First-Order Rewritability of Ontology-Mediated Queries in Linear Temporal Logic

We investigate ontology-based data access to temporal data. We consider temporal ontologies given in linear temporal logic LTL interpreted over discrete time (Z,<). Queries are given in LTL or MFO(<), monadic first-order logic with a built-in linear order. Our concern is first-order rewritability of ontology-mediated queries (OMQs) consisting of a temporal ontology and a query. By taking account of the temporal operators used in the ontology and distinguishing between ontologies given in full LTL and its core, Krom and Horn fragments, we identify a hierarchy of OMQs with atomic queries by proving rewritability into either FO(<), first-order logic with the built-in linear order, or FO(<,E), which extends FO(<) with the standard arithmetic predicates saying that "x is equivalent to 0 modulo n", for any fixed n > 1, or FO(RPR), which extends FO(<) with relational primitive recursion.

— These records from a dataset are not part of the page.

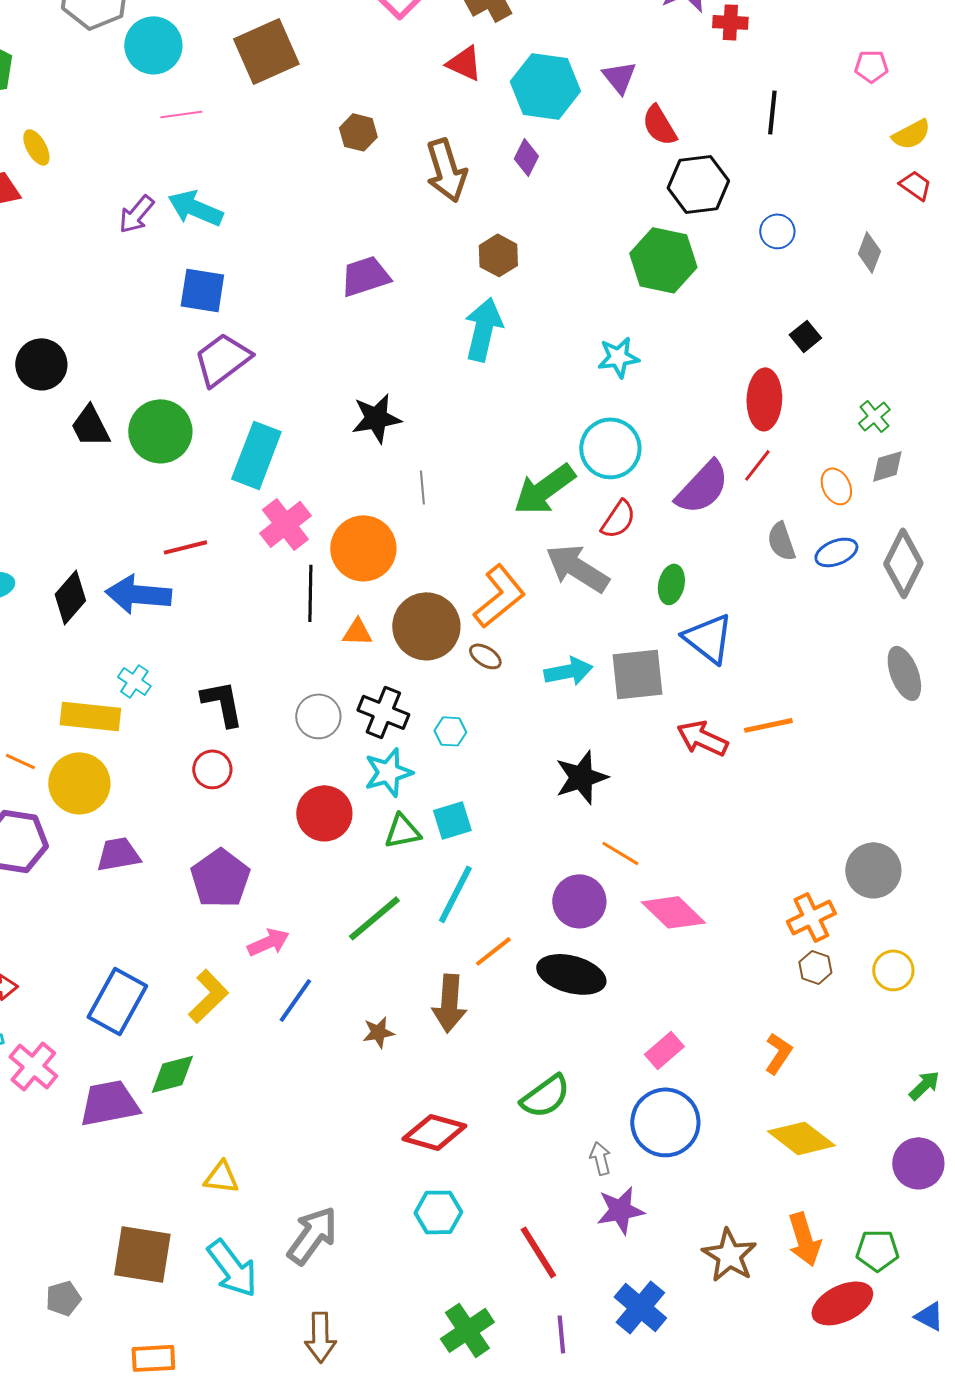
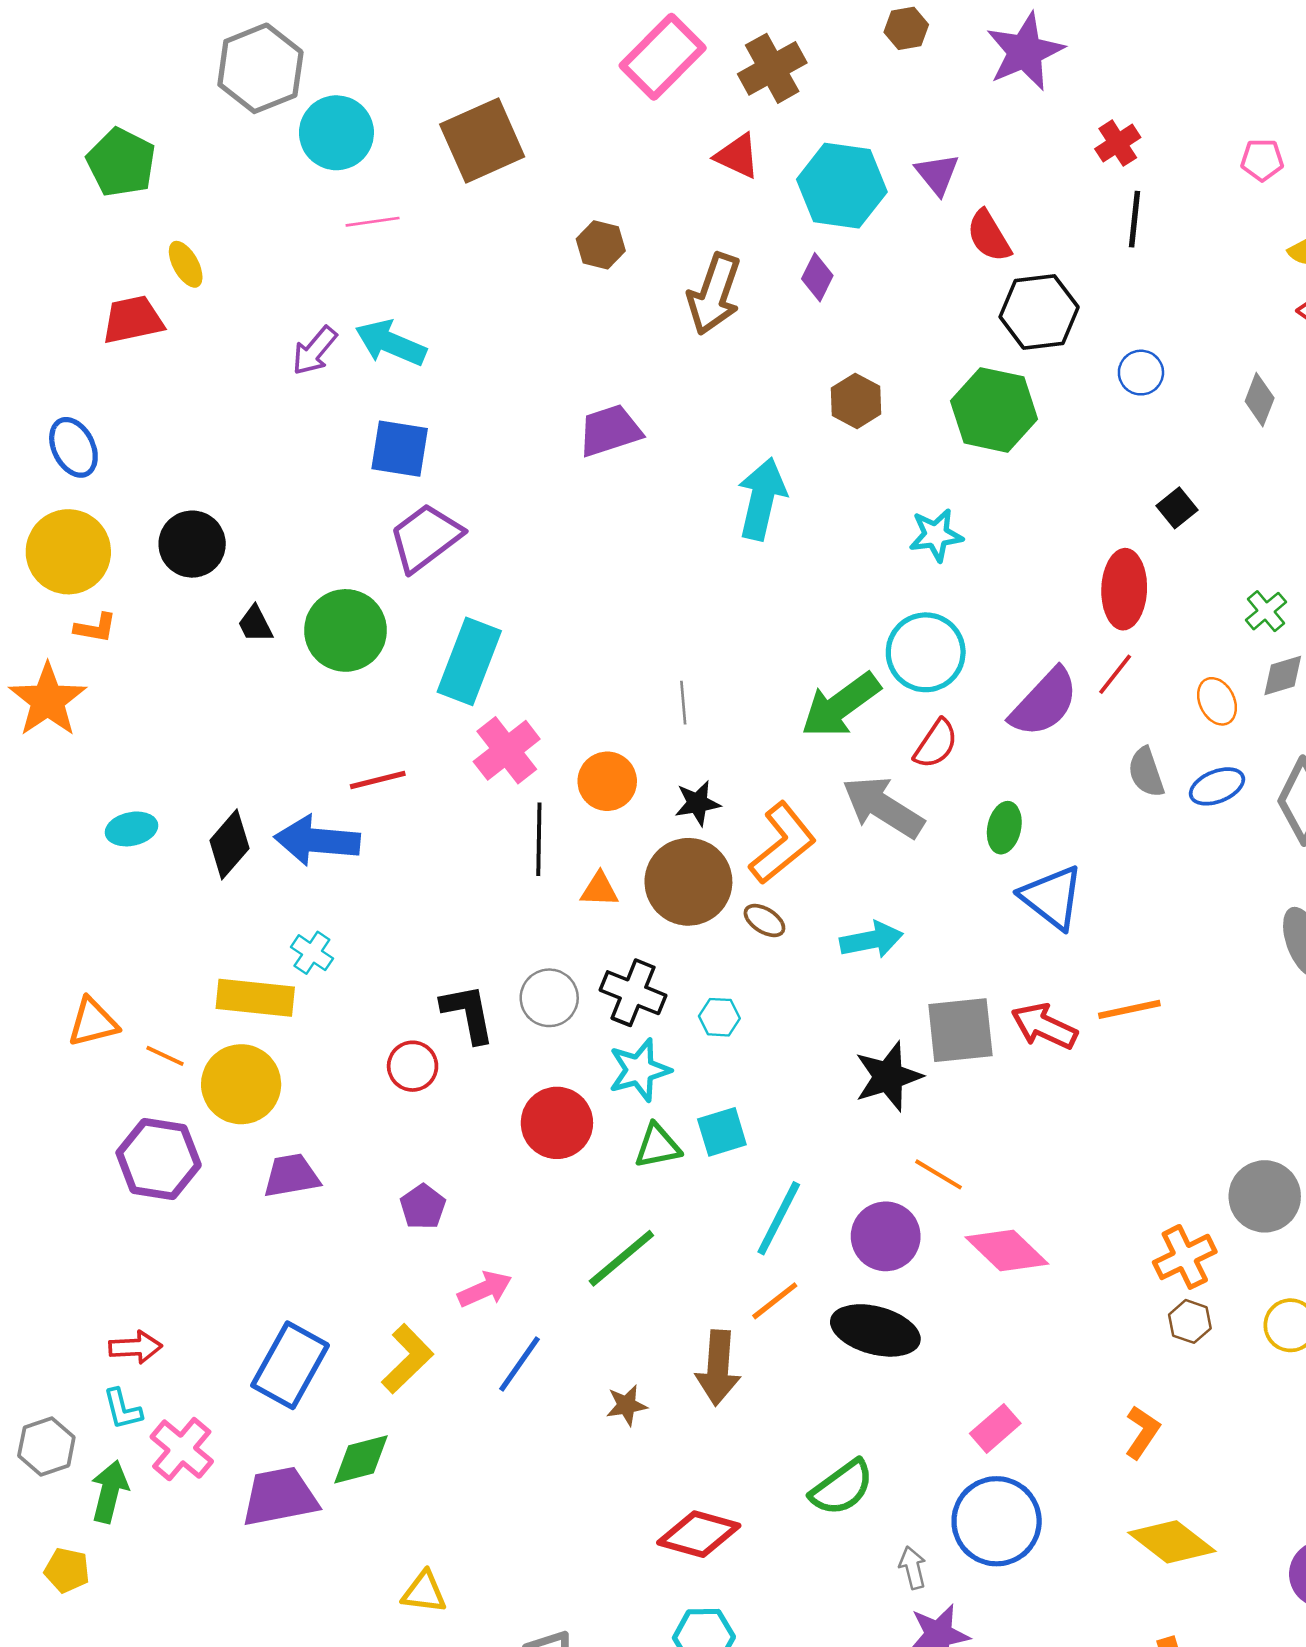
red cross: (730, 22) -> (1118, 143), moved, turned -36
brown arrow: (446, 170) -> (714, 294), turned 36
brown hexagon: (498, 255) -> (856, 401), moved
black star: (376, 418) -> (697, 803), moved, size x0.7
black trapezoid: (90, 426) -> (255, 624), size x0.7
orange circle: (363, 548) -> (607, 781), size x0.7
gray square: (637, 674) -> (960, 1030), moved
black L-shape: (222, 703) -> (468, 1013), moved
purple pentagon: (220, 878) -> (423, 1207), size x0.6
cyan line: (455, 894) -> (779, 1218), moved

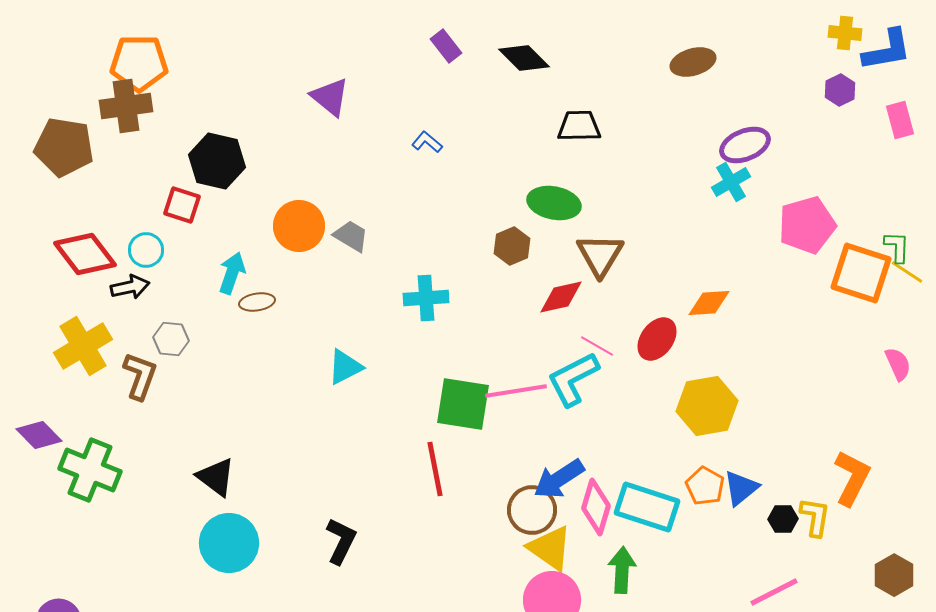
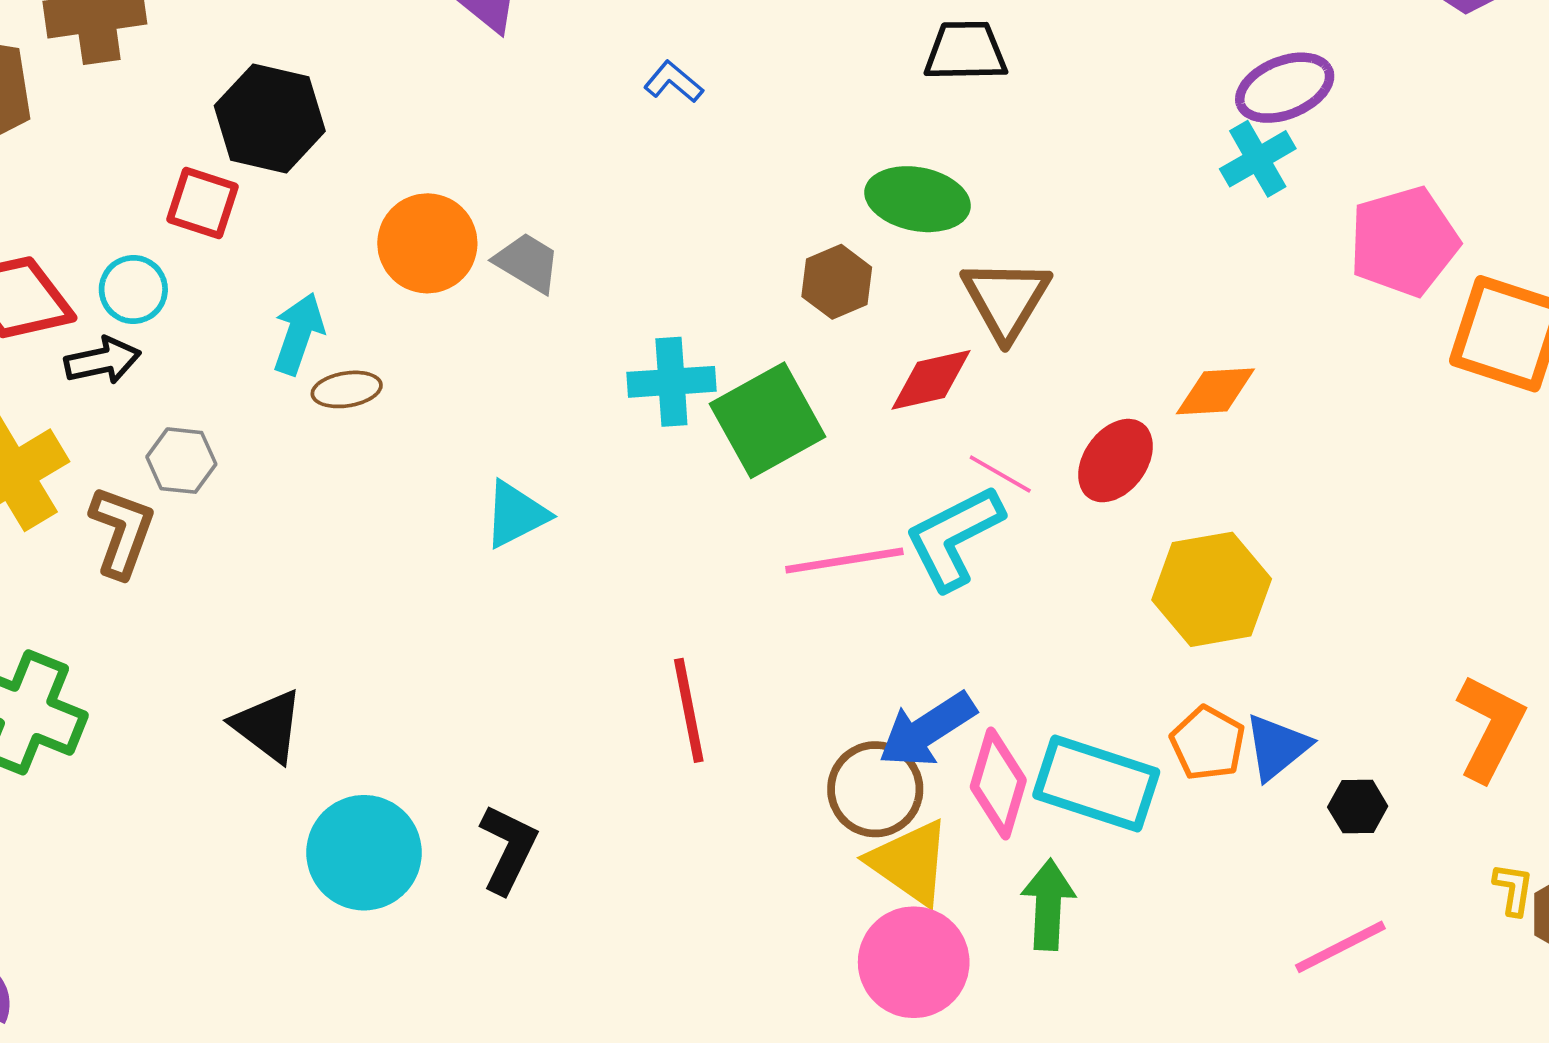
green square: (463, 404) -> (768, 420), moved, turned -38
yellow L-shape: (815, 517) -> (1513, 889), moved, size x0.7
cyan circle: (229, 543) -> (364, 853), moved

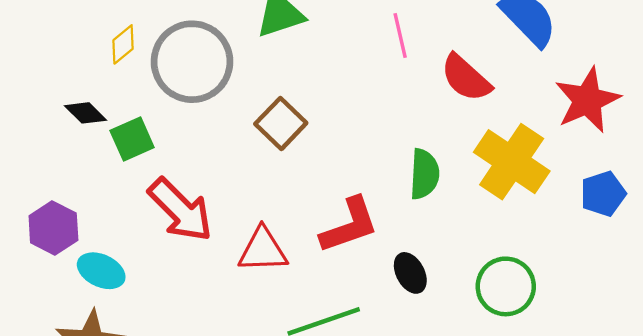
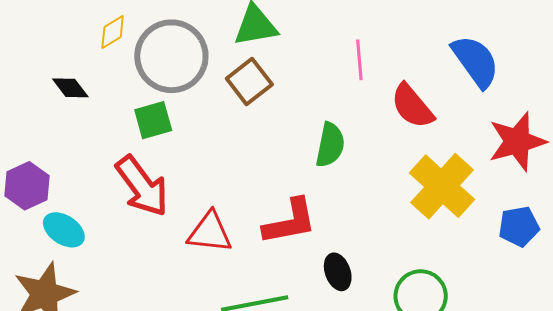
brown square: (281, 123) -> (249, 82), moved
green square: (132, 139) -> (153, 120), moved
green semicircle: (424, 174) -> (330, 145), moved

In terms of circuit complexity, FO(<,E)- and FO(RPR)-rewritability guarantee OMQ answering in uniform AC0 and, respectively, NC1. We obtain similar hierarchies for more expressive types of queries: positive LTL-formulas, monotone MFO(<)- and arbitrary MFO(<)-formulas. Our results are directly applicable if the temporal data to be accessed is one-dimensional; moreover, they lay foundations for investigating ontology-based access using combinations of temporal and description logics over two-dimensional temporal data.